Synapse also accepts token, e.g., export SYNAPSE_AUTH_TOKEN=$(cat ~/doc/ukb-ppp-download).
1. Miniconda
1.1 Python packages
module load ceuadmin/snakemake
conda install --prefix ${CEUADMIN}/snakemake/7.19.1 -c conda-forge requests[version='<3'] pandas[version='<1.5'] pysftp jinja2 markupsafe
pip install synapseclient
pip install synapse
where we borrow the setup for snakemake to save space. Whenever appropriate, the synapseclient
can be upgraded.
pip install --upgrade synapseclient
e.g.,
UPGRADE AVAILABLE
A more recent version of the Synapse Client (3.2.0) is available.
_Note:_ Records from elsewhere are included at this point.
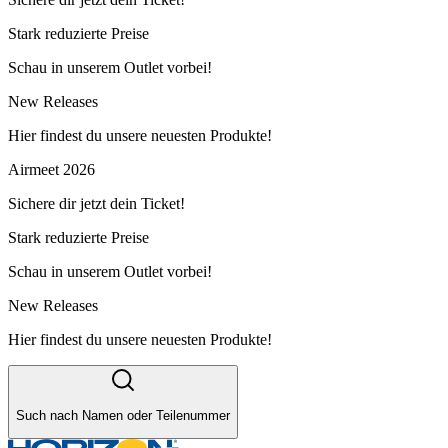
Stark reduzierte Preise
Schau in unserem Outlet vorbei!
New Releases
Hier findest du unsere neuesten Produkte!
Airmeet 2026
Sichere dir jetzt dein Ticket!
Stark reduzierte Preise
Schau in unserem Outlet vorbei!
New Releases
Hier findest du unsere neuesten Produkte!
Such nach Namen oder Teilenummer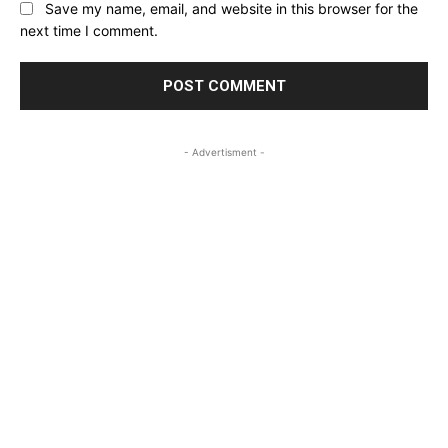
Save my name, email, and website in this browser for the
next time I comment.
- Advertisment -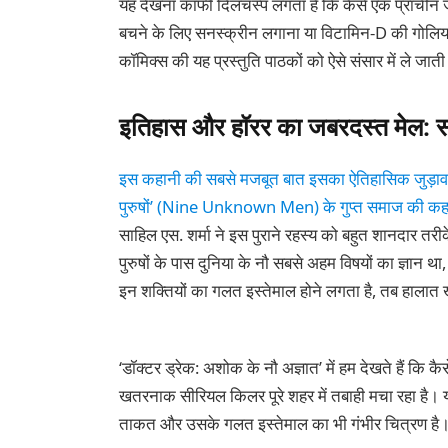
यह देखना काफी दिलचस्प लगता है कि कैसे एक प्राचीन ज
बचने के लिए सनस्क्रीन लगाना या विटामिन-D की गोलिया
कॉमिक्स की यह प्रस्तुति पाठकों को ऐसे संसार में ले जा
इतिहास और हॉरर का जबरदस्त मेल: सम्
इस कहानी की सबसे मजबूत बात इसका ऐतिहासिक जुड़ाव 
पुरुषों’ (Nine Unknown Men) के गुप्त समाज की कहान
साहिल एस. शर्मा ने इस पुराने रहस्य को बहुत शानदार त
पुरुषों के पास दुनिया के नौ सबसे अहम विषयों का ज्ञान
इन शक्तियों का गलत इस्तेमाल होने लगता है, तब हालात 
‘डॉक्टर ड्रेक: अशोक के नौ अज्ञात’ में हम देखते हैं कि क
खतरनाक सीरियल किलर पूरे शहर में तबाही मचा रहा है। यह 
ताकत और उसके गलत इस्तेमाल का भी गंभीर चित्रण है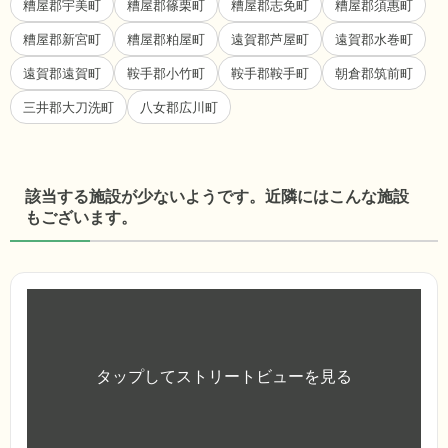
糟屋郡宇美町
糟屋郡篠栗町
糟屋郡志免町
糟屋郡須惠町
糟屋郡新宮町
糟屋郡粕屋町
遠賀郡芦屋町
遠賀郡水巻町
遠賀郡遠賀町
鞍手郡小竹町
鞍手郡鞍手町
朝倉郡筑前町
三井郡大刀洗町
八女郡広川町
該当する施設が少ないようです。近隣にはこんな施設
もございます。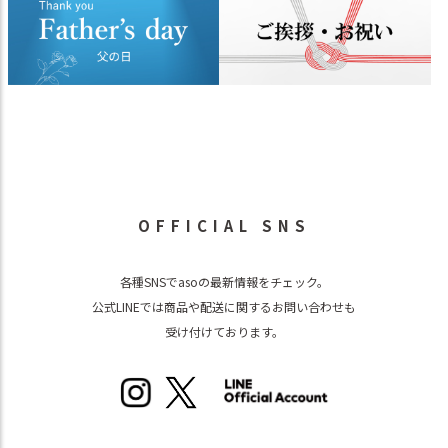
OFFICIAL SNS
各種SNSでasoの最新情報をチェック。
公式LINEでは商品や配送に関するお問い合わせも
受け付けております。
Your version (3.1.1) can be upgraded by typing:
pip install --upgrade synapseclient
Python Synapse Client version 3.2.0 release notes
https://python-docs.synapse.org/build/html/news.html
For GitHub installation, it is recommended that git clone git@github.com:Sage-Bionetworks/synapsePythonClient.git
to avoid time out.
1.2 Command-line tool
This is described pragmatically as follows.
synapse get -r syn51364943
One can specify token, synapse -p ${SYNAPSE_AUTH_TOKEN} get -r syn51364943
.
1.3 Python script
import synapseclient
import synapseutils
syn = synapseclient.Synapse()
syn.login('synapse_username','password')
files = synapseutils.syncFromSynapse(syn, 'syn51364943')
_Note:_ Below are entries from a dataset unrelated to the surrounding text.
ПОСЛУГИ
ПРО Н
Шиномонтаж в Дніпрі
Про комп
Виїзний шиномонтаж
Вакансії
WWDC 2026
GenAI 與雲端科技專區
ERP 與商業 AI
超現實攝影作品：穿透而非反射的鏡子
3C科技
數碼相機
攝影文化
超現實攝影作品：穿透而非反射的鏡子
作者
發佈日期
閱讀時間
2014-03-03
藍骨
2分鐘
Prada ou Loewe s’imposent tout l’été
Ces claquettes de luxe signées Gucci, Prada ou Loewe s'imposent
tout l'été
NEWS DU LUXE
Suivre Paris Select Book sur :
To specify token, use sys.login(authToken=)
; i.e.,
import os
token = os.environ['token']
syn.logtin(authToken=token)
2. Anaconda
2.1 Python packages
This is required for R packages synapser
and synapserutils
, so we take advantage of anaconda
as for gatk
.
module load anaconda/3.2019-10
conda activate /usr/local/Cluster-Apps/ceuadmin/gatk/4.4.0.0/anaconda-3.2019-10
# information: not to update conda but install synapseclient/synpase all over again
# conda update -n base -c defaults conda
# conda init bash
conda install --prefix /usr/local/Cluster-Apps/ceuadmin/gatk/4.4.0.0/anaconda-3.2019-10 \
-c conda-forge requests[version='<3'] pandas[version='<1.5'] pysftp jinja2 markupsafe
pip install synapseclient
pip install synapse
2.2 R packages
Web: https://r-docs.synapse.org/
module load ceuadmin/R
Rscript -e '
options(repos=c("http://ran.synapse.org", "http://cran.fhcrc.org"))
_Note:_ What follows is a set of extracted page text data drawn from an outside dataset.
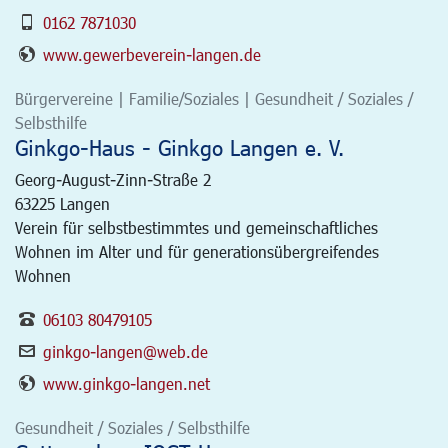
0162 7871030
www.gewerbeverein-langen.de
Bürgervereine | Familie/Soziales | Gesundheit / Soziales /
Selbsthilfe
Ginkgo-Haus - Ginkgo Langen e. V.
Georg-August-Zinn-Straße 2
63225
Langen
Verein für selbstbestimmtes und gemeinschaftliches
Wohnen im Alter und für generationsübergreifendes
Wohnen
06103 80479105
ginkgo-langen@web.de
www.ginkgo-langen.net
Gesundheit / Soziales / Selbsthilfe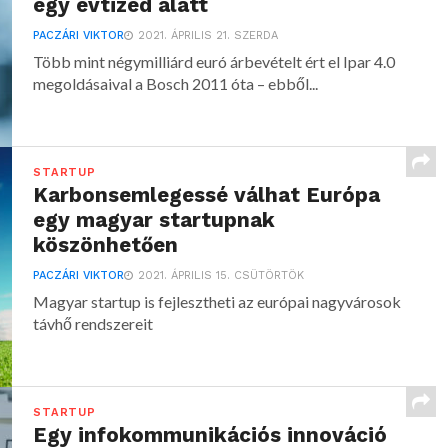
egy évtized alatt
PACZÁRI VIKTOR
2021. ÁPRILIS 21. SZERDA
Több mint négymilliárd euró árbevételt ért el Ipar 4.0
megoldásaival a Bosch 2011 óta – ebből...
STARTUP
Karbonsemlegessé válhat Európa
egy magyar startupnak
köszönhetően
PACZÁRI VIKTOR
2021. ÁPRILIS 15. CSÜTÖRTÖK
Magyar startup is fejlesztheti az európai nagyvárosok
távhő rendszereit
STARTUP
Egy infokommunikációs innováció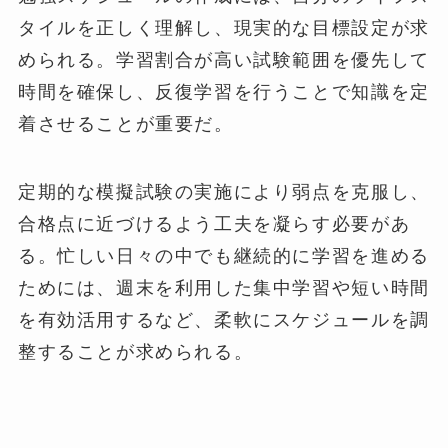
タイルを正しく理解し、現実的な目標設定が求
められる。学習割合が高い試験範囲を優先して
時間を確保し、反復学習を行うことで知識を定
着させることが重要だ。
定期的な模擬試験の実施により弱点を克服し、
合格点に近づけるよう工夫を凝らす必要があ
る。忙しい日々の中でも継続的に学習を進める
ためには、週末を利用した集中学習や短い時間
を有効活用するなど、柔軟にスケジュールを調
整することが求められる。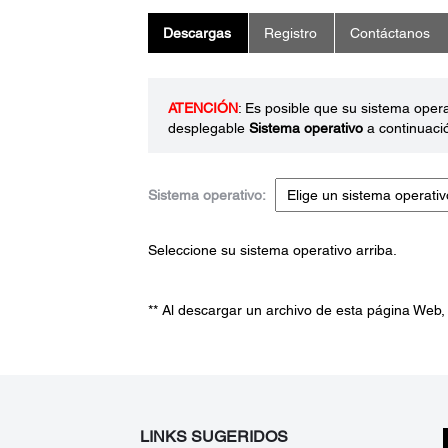
Descargas
Registro
Contáctanos
ATENCIÓN
: Es posible que su sistema oper
desplegable
Sistema operativo
a continuaci
Sistema operativo:
Seleccione su sistema operativo arriba.
** Al descargar un archivo de esta página Web,
LINKS SUGERIDOS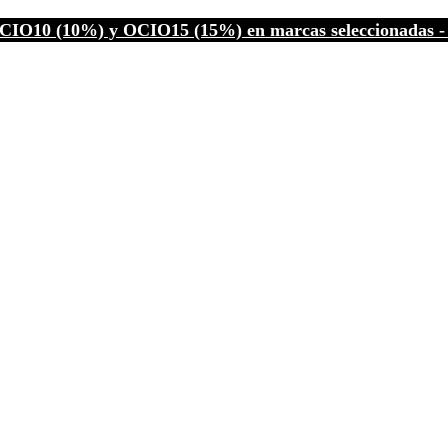
CIO10 (10%) y OCIO15 (15%) en marcas seleccionadas - C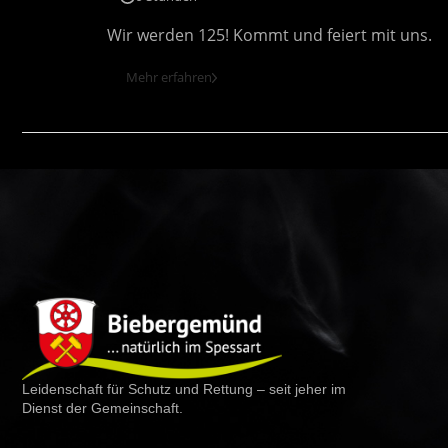
Wir werden 125! Kommt und feiert mit uns.
Mehr erfahren
Leidenschaft für Schutz und Rettung – seit jeher im
Dienst der Gemeinschaft.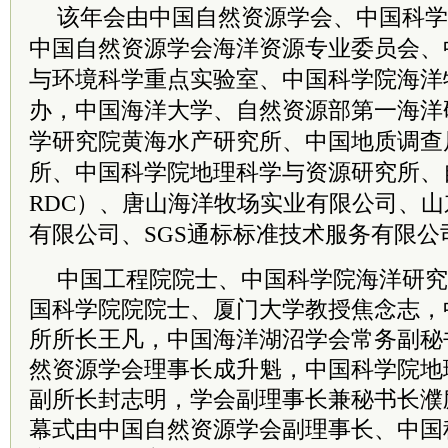
该年会由中国自然资源学会、中国科学
中国自然资源学会海洋资源专业委员会、
与环境科学重点实验室、中国科学院海洋
办，中国海洋大学、自然资源部第一海洋
学研究院黄海水产研究所、中国地质调查
所、中国科学院地理科学与资源研究所、
RDC）、唐山海洋牧场实业有限公司、
有限公司、SGS通标标准技术服务有限公
中国工程院院士、中国科学院海洋研究
国科学院院院士、厦门大学教授焦念志，
所所长王凡，中国海洋湖沼学会常务副秘
然资源学会理事长成升魁，中国科学院地
副所长封志明，学会副理事长兼秘书长濮
幕式由
中国自然资源
学会副理事长、中国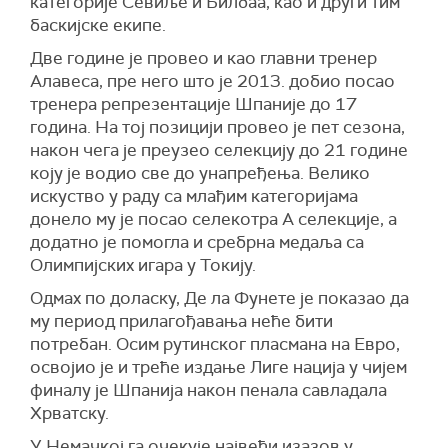
категорије Севиље и Билбаа, као и други тим
баскијске екипе.
Две године је провео и као главни тренер
Алавеса, пре него што је 2013. добио посао
тренера репрезентације Шпаније до 17
година. На тој позицији провео је пет сезона,
након чега је преузео селекцију до 21 године
коју је водио све до унапређења. Велико
искуство у раду са млађим категоријама
донело му је посао селекотра А селекције, а
додатно је помогла и сребрна медаља са
Олимпијских игара у Токију.
Одмах по доласку, Де ла Фунете је показао да
му период прилагођавања неће бити
потребан. Осим рутинског пласмана на Евро,
освојио је и треће издање Лиге нација у чијем
финалу је Шпанија након пенала савладала
Хрватску.
У Немачкој га очекује највећи изазов у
download.packages(c("synapser","synapserutils"), ".")
'
tar xvfz synapser_1.1.0.119.tar.gz
cd synapser; comment on "Rscript --vanilla tools/installPythonClient.R $PWD_FROM_R" in `configure`; cd -
R CMD INSTALL synapser
R CMD INSTALL synapserutils_1.0.0.15.tar.gz
Several notes are worthwhile,
- In line with requirement of package
rjson
in need of R >= 4.0.0 and built under R 4.3.1 as implemented in moduleceuadmin/R
, One may also install the Python virtual environment as required by packagereticulate
. - To facilitate installation of the R package(s), we download them and make changes as needed.
- The change to
configure
is necessary, since by default it uses root directories (a user does not have permission) but all Python packages have been installed.
synapser 1.2.0.143 is similar, but calls for conda install --yes --prefix /usr/local/Cluster-Apps/ceuadmin/snakemake/7.19.1 -c conda-forge pandas pysftp jinja2 markupsafe
.
2.3 Command-line tool
It is the same syntax as above.
2.4 R script
library(synapser)
library(synapserutils)
synLogin('synapse_username', 'password'", rememberMe=TRUE)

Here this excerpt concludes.